Vibration control for a semi-submersible floating offshore wind turbine with optimal ultra-low frequency electromagnetic tuned inerter-mass dampers

Abstract

The platform of a semi-submersible floating offshore wind turbine is prone to large ultra-low frequency pitch motion in a complex marine environment. To address this problem, this study proposes the application of multiple ultra-low frequency electromagnetic tuned inerter-mass dampers (UF-ETIMDs) inside the offset columns to mitigate the pitch motion of the platform. An UF-ETIMD is achieved by replacing the viscous damping of the classical tuned mass damper (TMD) with an electromagnetic inerter damper in series with a tuning spring, which will tune the inerter's resonant frequency. A constant-force spring is added in parallel with the main spring to neutralize the gravity force of the mass damper that can effectively reduce static elongation of the main spring while tuning the resonant frequency of the mass to ultra-low frequency of the pitch motion.
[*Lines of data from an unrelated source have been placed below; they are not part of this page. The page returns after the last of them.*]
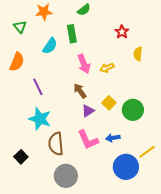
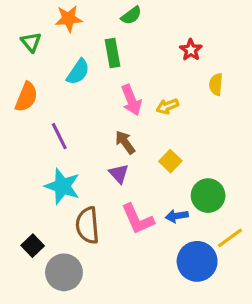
green circle: (133, 110) -> (208, 196), moved
purple triangle: (88, 111) -> (119, 174), moved, turned -40
gray circle: (66, 176) -> (64, 272), moved

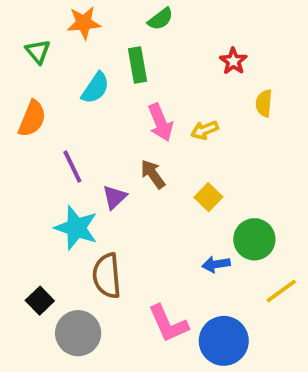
purple triangle: (119, 174) -> (115, 197), moved, turned 30
pink L-shape: (138, 219) -> (168, 324), moved
blue circle: (197, 261) -> (224, 341), moved

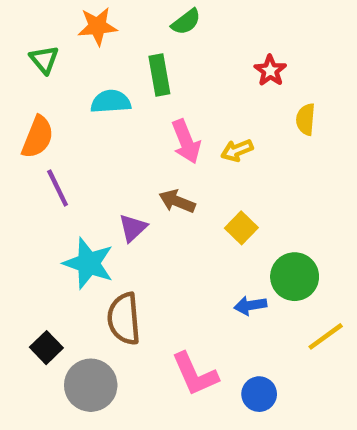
cyan semicircle: (95, 88) -> (111, 102), turned -128
purple line: (72, 166) -> (58, 188), moved
brown arrow: (153, 174) -> (177, 201), turned -32
blue circle: (224, 341) -> (259, 394), size x0.6

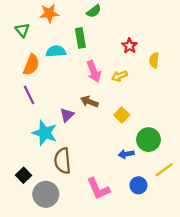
red star: (270, 71) -> (130, 46), moved
orange semicircle: (38, 137) -> (31, 65), moved
blue circle: (259, 394) -> (138, 185), moved

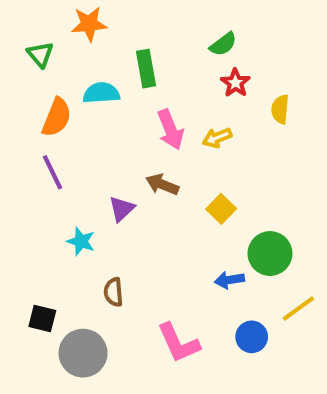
green semicircle: (94, 11) -> (223, 44), moved
cyan star: (45, 133) -> (81, 241), size x0.6
brown semicircle: (63, 161) -> (113, 292), size x0.6
black square: (23, 175) -> (42, 319), turned -32

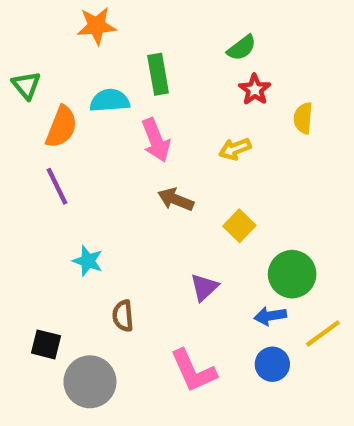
green triangle: (40, 54) -> (26, 85), moved
pink arrow: (170, 130) -> (156, 140), moved
purple triangle: (122, 209) -> (204, 287), moved
blue arrow: (229, 280) -> (270, 316), moved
Thus UF-ETIMDs can achieve a double-tuned electromagnetic damping system to enhance the vibration mitigation performance of the platform. The parametric optimization of the UF-ETIMDs is conducted based on the H∞ optimization criteria, whose target is to minimize the peak value of platform pitch in the frequency domain. To analyze the performance of the UF-ETIMD on the semi-submersible FOWT, a 20-degree-of-freedom (DOF) analytical model has been developed for the semi-submersible FOWT coupled with three UF-ETIMDs, retrofittable inside the platform. The performance of the UF-ETIMDs is examined and compared with the classical TMDs under different combinations of wind and wave loadings and in both operational and parked conditions. Results found that UF-ETIMDs can achieve a better performance than TMDs in mitigating the platform pitch of the semi-submersible FOWT. The potential powers in the UF-ETIMDs system that could be converted from vibrations to usable electricity are also examined.